Biontech mit mRNA-Technik für Deutschen Zukunftspreis nominiert

München - Das Mainzer Unternehmen Biontech, das gemeinsam mit dem US-Pharmariesen Pfizer einen der weltweit ersten Coronavirus-Impfstoffe auf den Markt gebracht hat, ist für den Deutschen Zukunftspreis 2021 nominiert.

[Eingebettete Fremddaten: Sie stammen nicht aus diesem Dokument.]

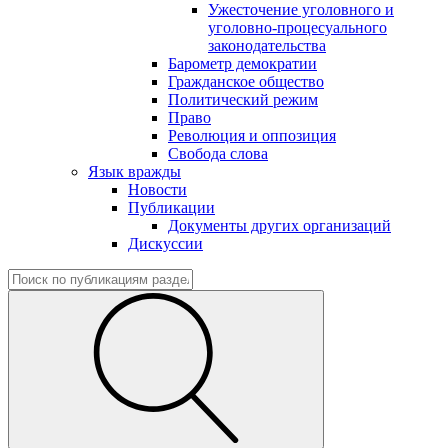
Ужесточение уголовного и
уголовно-процесуального
законодательства
Барометр демократии
Гражданское общество
Политический режим
Право
Революция и оппозиция
Свобода слова
Язык вражды
Новости
Публикации
Документы других организаций
Дискуссии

Ugur Sahin (56, l.) und Özlem Türeci (54), die Gründer des Corona-Impfstoff-Entwicklers Biontech, könnten einen Preis einheimsen.
Ugur Sahin (56, l.) und Özlem Türeci (54), die Gründer des Corona-Impfstoff-Entwicklers Biontech, könnten einen Preis einheimsen.  © Reinhard Krause/Deutsches Museum/dpa

Weitere für den prestigeträchtigen Preis nominierte Teams haben eine neuartige Technik für bessere Computertomographie-Bilder entwickelt und alternativen Kautschuk hergestellt.

Die drei Forscherteams stellten ihre Entwicklungen am Mittwoch im Deutschen Museum in München vor. Bundespräsident Frank-Walter Steinmeier verleiht die mit 250.000 Euro dotierte Auszeichnung am 17. Dezember in Berlin. Sie zählt zu den wichtigsten Wissenschaftspreisen in Deutschland.

Die von Biontech beim Corona-Impfstoff bereits angewendete mRNA-Technik könnte, so die Hoffnung, künftig gegen viele weitere Krankheiten eingesetzt werden, etwa gegen Krebs oder Autoimmunleiden.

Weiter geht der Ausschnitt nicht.